## EXERCISE INPUTS
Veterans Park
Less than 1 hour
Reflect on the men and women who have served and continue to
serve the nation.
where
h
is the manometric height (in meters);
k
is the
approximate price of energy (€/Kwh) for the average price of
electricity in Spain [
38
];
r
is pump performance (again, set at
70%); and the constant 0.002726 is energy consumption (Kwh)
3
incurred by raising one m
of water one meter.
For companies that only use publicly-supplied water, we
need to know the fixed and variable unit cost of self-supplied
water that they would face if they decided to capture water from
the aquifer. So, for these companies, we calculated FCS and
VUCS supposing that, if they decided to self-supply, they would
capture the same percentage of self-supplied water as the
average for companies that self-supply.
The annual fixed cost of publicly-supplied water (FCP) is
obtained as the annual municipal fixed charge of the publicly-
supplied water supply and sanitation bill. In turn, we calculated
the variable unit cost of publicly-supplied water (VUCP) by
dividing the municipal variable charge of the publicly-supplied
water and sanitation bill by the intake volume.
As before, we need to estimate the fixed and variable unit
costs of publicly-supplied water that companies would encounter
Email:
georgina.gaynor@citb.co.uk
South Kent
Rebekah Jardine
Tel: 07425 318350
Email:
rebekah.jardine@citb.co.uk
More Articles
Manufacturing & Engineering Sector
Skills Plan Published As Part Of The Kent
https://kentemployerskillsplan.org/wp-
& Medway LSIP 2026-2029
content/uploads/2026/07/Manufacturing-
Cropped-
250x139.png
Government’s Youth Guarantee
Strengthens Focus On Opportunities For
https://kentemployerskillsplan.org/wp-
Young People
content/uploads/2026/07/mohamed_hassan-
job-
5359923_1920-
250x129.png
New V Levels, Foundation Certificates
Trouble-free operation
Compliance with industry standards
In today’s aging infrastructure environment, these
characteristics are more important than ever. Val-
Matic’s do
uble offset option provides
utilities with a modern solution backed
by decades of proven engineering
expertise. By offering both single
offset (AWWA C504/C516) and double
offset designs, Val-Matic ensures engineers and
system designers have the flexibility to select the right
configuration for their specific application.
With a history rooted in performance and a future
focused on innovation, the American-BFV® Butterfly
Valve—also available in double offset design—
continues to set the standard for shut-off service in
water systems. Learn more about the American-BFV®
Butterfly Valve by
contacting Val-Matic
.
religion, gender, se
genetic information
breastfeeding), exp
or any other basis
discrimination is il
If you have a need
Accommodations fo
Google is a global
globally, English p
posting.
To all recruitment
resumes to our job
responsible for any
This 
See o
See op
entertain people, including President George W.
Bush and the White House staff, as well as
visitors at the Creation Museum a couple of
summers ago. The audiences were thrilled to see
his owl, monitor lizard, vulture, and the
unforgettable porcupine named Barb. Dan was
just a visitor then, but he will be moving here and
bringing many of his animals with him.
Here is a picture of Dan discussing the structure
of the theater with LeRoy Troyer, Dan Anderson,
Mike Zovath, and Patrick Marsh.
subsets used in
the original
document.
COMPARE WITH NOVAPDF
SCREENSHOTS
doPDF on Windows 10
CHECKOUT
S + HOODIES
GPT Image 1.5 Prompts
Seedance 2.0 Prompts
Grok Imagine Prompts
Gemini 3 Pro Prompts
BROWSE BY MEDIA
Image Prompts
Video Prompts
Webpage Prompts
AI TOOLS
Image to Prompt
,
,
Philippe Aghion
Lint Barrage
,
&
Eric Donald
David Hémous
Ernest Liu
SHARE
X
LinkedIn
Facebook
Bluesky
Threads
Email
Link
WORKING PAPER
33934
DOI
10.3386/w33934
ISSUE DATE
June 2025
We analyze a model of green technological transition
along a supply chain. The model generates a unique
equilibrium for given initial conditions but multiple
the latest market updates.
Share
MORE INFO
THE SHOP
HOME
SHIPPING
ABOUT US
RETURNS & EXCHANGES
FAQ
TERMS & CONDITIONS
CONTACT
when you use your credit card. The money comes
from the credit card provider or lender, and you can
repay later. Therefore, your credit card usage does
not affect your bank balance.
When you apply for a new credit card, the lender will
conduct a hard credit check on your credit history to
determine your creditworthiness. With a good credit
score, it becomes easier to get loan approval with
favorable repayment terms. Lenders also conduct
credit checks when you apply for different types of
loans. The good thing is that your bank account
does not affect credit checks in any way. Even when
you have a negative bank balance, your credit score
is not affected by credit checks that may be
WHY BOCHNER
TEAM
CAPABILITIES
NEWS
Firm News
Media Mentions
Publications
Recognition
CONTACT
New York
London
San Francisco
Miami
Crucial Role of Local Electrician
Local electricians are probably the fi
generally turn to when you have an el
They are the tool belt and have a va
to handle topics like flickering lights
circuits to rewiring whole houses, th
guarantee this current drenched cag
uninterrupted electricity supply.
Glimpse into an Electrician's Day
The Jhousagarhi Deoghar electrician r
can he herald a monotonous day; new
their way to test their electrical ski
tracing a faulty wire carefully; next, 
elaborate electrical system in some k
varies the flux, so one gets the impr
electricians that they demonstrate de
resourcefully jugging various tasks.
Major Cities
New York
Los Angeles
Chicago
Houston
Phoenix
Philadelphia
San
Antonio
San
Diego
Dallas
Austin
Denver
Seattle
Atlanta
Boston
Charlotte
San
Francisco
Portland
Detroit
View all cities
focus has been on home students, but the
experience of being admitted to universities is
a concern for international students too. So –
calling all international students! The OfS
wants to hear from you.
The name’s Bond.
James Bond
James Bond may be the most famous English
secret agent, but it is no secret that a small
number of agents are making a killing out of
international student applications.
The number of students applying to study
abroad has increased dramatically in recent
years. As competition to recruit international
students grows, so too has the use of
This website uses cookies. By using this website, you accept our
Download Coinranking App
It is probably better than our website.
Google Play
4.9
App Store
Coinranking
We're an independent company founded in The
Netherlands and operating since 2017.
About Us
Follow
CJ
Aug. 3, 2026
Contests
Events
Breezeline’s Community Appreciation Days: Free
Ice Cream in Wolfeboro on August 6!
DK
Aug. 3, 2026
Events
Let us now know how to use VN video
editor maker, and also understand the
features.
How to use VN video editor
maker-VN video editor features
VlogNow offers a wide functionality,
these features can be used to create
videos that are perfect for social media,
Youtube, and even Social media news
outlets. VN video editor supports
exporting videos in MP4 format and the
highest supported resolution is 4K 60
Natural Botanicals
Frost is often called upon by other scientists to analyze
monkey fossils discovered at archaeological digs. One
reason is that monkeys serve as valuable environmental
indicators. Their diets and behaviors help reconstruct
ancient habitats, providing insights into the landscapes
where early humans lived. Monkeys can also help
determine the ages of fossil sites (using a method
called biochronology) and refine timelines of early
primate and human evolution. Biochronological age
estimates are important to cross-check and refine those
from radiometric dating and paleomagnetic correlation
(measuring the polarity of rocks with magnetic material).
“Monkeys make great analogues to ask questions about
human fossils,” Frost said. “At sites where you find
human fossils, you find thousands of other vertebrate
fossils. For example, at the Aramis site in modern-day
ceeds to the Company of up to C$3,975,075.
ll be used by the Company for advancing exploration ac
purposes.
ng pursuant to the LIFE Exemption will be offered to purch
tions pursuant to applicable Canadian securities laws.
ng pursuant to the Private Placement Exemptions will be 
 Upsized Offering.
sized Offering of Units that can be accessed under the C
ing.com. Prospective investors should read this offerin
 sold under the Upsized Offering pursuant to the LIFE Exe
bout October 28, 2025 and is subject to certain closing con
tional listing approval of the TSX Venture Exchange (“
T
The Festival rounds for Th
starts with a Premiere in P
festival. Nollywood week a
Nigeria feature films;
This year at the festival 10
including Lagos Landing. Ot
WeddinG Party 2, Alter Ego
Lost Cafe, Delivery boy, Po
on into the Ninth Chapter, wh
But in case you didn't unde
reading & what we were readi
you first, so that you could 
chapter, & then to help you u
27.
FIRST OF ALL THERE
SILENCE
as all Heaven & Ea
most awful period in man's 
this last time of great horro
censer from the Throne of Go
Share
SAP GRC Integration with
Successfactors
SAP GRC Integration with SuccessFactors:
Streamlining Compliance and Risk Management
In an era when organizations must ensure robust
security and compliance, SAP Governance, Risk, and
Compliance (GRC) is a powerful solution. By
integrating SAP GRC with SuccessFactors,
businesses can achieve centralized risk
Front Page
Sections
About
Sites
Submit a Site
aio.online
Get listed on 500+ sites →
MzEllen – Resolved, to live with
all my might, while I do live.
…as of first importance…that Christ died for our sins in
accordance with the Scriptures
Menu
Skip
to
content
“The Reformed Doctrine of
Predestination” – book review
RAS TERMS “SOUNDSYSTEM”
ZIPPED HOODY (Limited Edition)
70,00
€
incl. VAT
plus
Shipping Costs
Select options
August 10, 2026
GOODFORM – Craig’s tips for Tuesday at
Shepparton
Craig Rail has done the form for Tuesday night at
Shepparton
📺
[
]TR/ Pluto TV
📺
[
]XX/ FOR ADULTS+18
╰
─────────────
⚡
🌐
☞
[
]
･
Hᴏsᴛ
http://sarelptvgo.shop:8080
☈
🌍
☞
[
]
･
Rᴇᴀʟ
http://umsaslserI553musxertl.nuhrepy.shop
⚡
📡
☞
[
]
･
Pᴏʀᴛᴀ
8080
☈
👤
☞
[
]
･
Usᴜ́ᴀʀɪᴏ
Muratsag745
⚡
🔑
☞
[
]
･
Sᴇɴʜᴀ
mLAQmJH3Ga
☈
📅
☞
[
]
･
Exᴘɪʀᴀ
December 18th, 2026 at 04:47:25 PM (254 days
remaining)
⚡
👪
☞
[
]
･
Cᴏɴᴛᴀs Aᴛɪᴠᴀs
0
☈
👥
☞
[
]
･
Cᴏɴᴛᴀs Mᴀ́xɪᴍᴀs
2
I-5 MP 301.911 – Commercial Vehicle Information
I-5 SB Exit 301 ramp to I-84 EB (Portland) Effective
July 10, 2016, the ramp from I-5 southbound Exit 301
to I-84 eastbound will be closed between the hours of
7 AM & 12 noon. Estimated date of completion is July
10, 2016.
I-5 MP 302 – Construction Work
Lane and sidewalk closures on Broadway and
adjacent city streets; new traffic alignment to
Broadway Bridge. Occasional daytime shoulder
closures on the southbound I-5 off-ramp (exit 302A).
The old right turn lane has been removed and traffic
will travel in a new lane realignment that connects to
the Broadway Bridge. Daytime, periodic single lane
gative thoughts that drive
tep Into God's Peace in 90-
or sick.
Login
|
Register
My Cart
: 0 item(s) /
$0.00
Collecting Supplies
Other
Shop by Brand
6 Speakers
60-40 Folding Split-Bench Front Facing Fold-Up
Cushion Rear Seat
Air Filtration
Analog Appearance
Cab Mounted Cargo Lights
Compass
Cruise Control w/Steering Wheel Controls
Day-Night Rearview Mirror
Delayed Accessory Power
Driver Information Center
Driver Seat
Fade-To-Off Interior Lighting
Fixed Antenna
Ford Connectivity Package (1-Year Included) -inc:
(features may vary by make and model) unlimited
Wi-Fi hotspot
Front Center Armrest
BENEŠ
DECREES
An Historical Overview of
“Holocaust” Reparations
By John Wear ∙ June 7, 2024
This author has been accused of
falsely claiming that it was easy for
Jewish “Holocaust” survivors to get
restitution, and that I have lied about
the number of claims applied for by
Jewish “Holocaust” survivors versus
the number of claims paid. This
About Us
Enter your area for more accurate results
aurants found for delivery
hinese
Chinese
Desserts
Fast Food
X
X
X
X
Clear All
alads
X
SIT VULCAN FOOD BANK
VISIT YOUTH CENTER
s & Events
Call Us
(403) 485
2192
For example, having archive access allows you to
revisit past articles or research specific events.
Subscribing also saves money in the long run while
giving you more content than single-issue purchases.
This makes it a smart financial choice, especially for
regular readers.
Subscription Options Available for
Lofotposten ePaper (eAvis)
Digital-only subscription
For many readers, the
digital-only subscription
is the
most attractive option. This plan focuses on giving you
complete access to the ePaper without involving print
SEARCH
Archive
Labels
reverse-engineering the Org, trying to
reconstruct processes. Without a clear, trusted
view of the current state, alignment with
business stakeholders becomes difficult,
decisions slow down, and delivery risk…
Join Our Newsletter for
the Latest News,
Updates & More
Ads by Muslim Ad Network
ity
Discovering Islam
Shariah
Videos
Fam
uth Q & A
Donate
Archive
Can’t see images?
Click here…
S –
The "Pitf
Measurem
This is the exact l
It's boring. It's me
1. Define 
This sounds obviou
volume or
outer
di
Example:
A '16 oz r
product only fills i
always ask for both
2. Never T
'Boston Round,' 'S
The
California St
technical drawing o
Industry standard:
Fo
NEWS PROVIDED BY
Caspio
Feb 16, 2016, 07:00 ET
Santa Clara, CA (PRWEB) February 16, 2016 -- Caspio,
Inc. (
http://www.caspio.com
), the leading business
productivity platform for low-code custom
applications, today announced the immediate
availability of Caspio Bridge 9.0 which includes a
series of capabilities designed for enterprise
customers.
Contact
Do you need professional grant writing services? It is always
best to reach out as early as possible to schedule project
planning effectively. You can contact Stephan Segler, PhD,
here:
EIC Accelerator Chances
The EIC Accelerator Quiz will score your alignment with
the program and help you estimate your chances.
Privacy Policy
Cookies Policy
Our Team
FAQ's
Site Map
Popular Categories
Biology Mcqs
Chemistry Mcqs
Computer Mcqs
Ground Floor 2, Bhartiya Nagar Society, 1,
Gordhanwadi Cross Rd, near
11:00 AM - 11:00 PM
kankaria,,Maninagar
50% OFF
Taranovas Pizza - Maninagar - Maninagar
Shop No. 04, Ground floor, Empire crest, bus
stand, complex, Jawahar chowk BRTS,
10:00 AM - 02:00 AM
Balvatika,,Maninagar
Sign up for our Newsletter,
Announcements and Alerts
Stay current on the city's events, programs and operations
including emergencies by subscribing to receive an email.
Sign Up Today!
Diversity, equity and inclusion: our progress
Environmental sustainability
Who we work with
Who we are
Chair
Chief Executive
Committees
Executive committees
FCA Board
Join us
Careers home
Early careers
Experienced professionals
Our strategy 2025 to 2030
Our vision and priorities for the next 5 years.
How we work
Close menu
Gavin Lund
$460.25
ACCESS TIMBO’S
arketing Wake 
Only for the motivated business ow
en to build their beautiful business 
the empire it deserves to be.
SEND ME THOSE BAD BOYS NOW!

## EXERCISE DESCRIPTION
Go through the entries and report every line with the string "Coinranking".

## RESULT FOR THIS EXERCISE
Download Coinranking App
Coinranking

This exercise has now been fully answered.